State, errors, observability, and testing

This page covers the support systems around execution rather than the scheduler itself.

Persistent state in `.bitrab/`

bitrab/folder.py is the authority for the workspace folder.

Important APIs:

scan_folder()
list_runs()
prune_runs()
clean_artifacts()
clean_job_dirs()
clean_logs()
write_run_log()

The design intent is simple:

run logs should be cheap to list later
size reporting should not require a full re-walk every time
cleanup commands should map directly to workspace subtrees

Structured events

execution/events.py adds a typed event layer around PipelineCallbacks.

Main types:

EventType
PipelineEvent
EventCollector
PipelineSummary

This layer is important because it decouples:

execution
summaries
log persistence
future UI/reporting work

If you are adding a new lifecycle hook, update the callback path and then decide whether it should also become a structured event.

Error handling and recovery

Main exception types live in bitrab/exceptions.py:

BitrabError
GitlabRunnerError
JobExecutionError
JobTimeoutError

The error boundaries are roughly:

Layer	Typical errors
config loading	`GitlabRunnerError`
job shell execution	`subprocess.CalledProcessError`, wrapped as `JobExecutionError`
timeout	`JobTimeoutError`
CLI surface	caught and reported in `cli.py` command handlers

Recovery features today are narrow but useful:

job-level retry support
allow_failure
persisted run summaries in .bitrab/logs/
watch mode re-runs on config changes

There is no broad "resume partially completed pipeline" system.

Logging and observability

Bitrab does not have a heavy centralized logging framework.
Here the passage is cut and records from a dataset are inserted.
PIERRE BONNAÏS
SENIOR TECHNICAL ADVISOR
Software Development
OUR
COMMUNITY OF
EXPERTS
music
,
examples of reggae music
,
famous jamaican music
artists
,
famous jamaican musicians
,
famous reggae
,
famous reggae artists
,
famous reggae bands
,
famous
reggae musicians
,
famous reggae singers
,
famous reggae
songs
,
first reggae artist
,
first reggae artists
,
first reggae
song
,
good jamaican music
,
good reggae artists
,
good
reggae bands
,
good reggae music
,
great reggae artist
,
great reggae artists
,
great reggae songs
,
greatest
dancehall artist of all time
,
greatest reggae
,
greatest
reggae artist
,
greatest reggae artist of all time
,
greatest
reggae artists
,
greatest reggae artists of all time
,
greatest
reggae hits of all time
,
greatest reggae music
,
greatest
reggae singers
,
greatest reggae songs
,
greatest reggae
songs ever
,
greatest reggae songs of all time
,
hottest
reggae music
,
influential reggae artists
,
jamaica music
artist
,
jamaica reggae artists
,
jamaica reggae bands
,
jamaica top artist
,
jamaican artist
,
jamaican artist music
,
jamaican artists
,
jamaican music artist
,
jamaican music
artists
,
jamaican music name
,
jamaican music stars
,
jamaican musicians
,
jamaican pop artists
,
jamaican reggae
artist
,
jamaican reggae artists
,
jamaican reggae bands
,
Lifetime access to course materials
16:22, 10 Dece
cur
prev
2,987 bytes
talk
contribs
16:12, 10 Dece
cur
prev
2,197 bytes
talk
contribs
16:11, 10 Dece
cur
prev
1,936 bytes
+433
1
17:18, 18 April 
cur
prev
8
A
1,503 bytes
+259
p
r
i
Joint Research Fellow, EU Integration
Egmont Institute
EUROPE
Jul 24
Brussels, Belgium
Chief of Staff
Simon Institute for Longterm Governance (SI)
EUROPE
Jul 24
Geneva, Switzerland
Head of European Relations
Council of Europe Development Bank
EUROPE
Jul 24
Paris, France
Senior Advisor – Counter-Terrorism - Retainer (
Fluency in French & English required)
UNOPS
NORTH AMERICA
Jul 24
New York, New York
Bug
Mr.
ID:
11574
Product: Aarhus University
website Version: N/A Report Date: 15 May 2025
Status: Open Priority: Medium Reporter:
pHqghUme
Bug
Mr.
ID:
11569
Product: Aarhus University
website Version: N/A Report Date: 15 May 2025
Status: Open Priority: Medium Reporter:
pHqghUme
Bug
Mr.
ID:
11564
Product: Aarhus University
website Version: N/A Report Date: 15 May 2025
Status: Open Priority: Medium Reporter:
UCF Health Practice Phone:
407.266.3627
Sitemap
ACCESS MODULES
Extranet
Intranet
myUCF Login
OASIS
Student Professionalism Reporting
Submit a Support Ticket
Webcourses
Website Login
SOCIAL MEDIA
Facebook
Observability is mostly a mix of:

user-facing console output via safe_print()
structured runtime events
persisted run summaries and event logs
per-job log files in CI mode

This keeps the runtime understandable, but it also means feature work often has to decide between:

human output
structured event output
both

Testing strategy

The test suite in test/ is broad and mostly organized by behavior area rather than package path.

Broad buckets:

Area	Example tests
CLI behavior	`test/test_cli.py`
YAML/schema/validation	`test/test_schema.py`, `test/test_validate_pipeline.py`, `test/test_capabilities.py`
Config semantics	`test/test_rules.py`, `test/test_extends.py`, `test/test_matrix.py`
Runtime scheduling	`test/test_dag_execution.py`, `test/test_scenarios.py`, `test/test_scenario_dags.py`
Output and UI	`test/test_textual_app.py`, `test/test_tui_mode.py`
Support systems	`test/test_artifacts.py`, `test/test_events.py`, `test/test_folder.py`, `test/test_watch.py`

The runtime also uses scenario-style tests under test/scenarios/ to exercise more realistic pipeline shapes.

Performance and concurrency notes

Parallelism is configurable, but the main bottlenecks are still:

host CPU and process startup cost
shared checkout filesystem contention
log routing overhead in parallel/TUI modes

For performance-sensitive or correctness-sensitive changes, start with:

execution/stage_runner.py
execution/shell.py
execution/artifacts.py
tui/orchestrator.py

Mutation detection

mutation.py is a bitrab-specific safety feature.

It snapshots the project tree before a job, compares it after the job, and warns on unexpected writes outside the builtin and configured whitelist. This is especially useful for keeping verification-style jobs honest, especially when they run serially in the real checkout or when worktree isolation is unavailable.